# Maps in the Meanwhile



## RangerWickett (May 29, 2012)

I recently learned that AeroDM, an EN World poster, has a Kickstarter project for a map pack. Market, Town Square, Sewer, Docks, City Gates, Manor, Fortress, Forest, Caves, and Temple. Watch the video, because he's got some clever ideas.

ARC: A Region Charted. ARC: A Region Charted RPG Map Pack by AJ — Kickstarter

I'm a fan of the map style, and I figure folks running ZEITGEIST might be able to use these maps for when the party strays from the main elements of an adventure, or if you need additional material for when a micrometeor strikes Thurston's house next month and only damages his hard drive, destroying the draft of adventure 5.
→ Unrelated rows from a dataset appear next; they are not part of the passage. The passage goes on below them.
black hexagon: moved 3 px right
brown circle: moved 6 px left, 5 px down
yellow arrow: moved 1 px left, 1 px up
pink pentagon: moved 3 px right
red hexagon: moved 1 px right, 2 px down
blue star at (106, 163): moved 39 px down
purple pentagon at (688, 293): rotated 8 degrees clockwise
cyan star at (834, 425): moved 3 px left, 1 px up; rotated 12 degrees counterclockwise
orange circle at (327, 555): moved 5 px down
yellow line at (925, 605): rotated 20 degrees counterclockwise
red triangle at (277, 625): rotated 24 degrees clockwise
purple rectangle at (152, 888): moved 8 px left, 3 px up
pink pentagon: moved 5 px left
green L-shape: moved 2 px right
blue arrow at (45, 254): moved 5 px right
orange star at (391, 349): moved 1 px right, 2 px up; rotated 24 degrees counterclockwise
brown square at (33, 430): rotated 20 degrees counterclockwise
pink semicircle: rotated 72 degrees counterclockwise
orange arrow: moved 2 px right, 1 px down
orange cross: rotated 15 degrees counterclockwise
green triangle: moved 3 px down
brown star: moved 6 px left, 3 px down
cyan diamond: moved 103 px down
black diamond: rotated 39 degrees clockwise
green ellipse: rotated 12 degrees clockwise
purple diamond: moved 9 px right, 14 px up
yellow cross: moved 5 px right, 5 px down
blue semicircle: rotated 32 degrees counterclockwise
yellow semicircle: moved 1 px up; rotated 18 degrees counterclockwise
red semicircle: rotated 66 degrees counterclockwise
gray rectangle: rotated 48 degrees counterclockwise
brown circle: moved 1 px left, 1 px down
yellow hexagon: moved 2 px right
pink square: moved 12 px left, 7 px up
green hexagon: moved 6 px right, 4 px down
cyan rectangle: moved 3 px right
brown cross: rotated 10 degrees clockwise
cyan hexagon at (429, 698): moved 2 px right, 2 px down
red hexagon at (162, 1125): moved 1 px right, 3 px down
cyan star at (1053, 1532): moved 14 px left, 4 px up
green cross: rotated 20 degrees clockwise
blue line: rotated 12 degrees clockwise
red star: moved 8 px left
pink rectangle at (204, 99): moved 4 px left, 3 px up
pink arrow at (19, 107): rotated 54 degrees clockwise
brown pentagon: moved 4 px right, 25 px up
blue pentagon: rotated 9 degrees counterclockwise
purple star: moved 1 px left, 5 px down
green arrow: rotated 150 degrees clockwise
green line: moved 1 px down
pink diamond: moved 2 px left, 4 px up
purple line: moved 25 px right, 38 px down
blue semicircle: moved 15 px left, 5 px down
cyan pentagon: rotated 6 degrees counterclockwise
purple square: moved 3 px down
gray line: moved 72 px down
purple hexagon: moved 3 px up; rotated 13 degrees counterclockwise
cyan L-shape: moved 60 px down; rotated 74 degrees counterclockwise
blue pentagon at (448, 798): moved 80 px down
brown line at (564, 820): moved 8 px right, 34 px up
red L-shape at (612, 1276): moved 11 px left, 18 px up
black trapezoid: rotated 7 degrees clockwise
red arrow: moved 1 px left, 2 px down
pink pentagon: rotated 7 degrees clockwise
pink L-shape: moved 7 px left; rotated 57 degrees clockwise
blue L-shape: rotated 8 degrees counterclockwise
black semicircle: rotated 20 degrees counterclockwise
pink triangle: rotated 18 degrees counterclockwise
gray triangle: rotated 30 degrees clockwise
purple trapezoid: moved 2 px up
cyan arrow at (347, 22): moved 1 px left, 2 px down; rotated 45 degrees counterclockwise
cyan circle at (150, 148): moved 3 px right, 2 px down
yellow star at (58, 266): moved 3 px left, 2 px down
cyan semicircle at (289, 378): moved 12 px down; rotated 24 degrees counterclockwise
(Thurston, send me the draft of adventure 5 now as a backup. *grin*)


----------



## Rugult (May 29, 2012)

Actually Ryan, I've been paying pretty close attention to this site, just in case...


----------



## Ajar (May 30, 2012)

Those maps look pretty good. I like the art style, and it would be nice to have some spare maps in the event of unplanned encounters in Zeitgeist.


----------



## AeroDm (Jun 2, 2012)

Hey, thanks for the praise. It is too kind. Here's some photos to try and tempt the weak into checking it out a bit more!


----------



## OnlineDM (Jun 5, 2012)

AeroDm said:


> Hey, thanks for the praise. It is too kind. Here's some photos to try and tempt the weak into checking it out a bit more!




Out of curiosity, have you considered offering a backer level that's PDF-only? I only run games using MapTool (whether online or in-person), so I have no need for physical poster maps, but I'm always interested in high-quality maps that I can drop into my campaigns.

Just a thought!


----------